__ABOUT THIS EXERCISE__: Report each line from the records where the string "Split" turns up.

__Collected data__:
▶

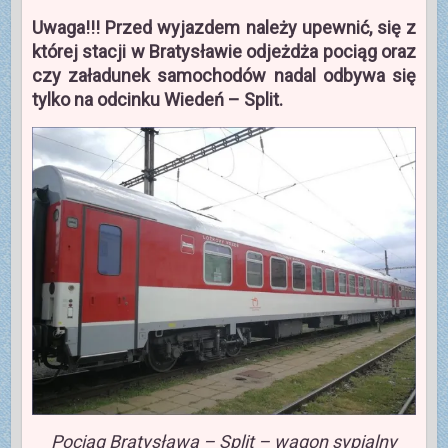
Uwaga!!! Przed wyjazdem należy upewnić, się z
której stacji w Bratysławie odjeżdża pociąg oraz
czy załadunek samochodów nadal odbywa się
tylko na odcinku Wiedeń – Split.
Pociąg Bratysława – Split – wagon sypialny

◀

__REPLY__:
tylko na odcinku Wiedeń – Split.
Pociąg Bratysława – Split – wagon sypialny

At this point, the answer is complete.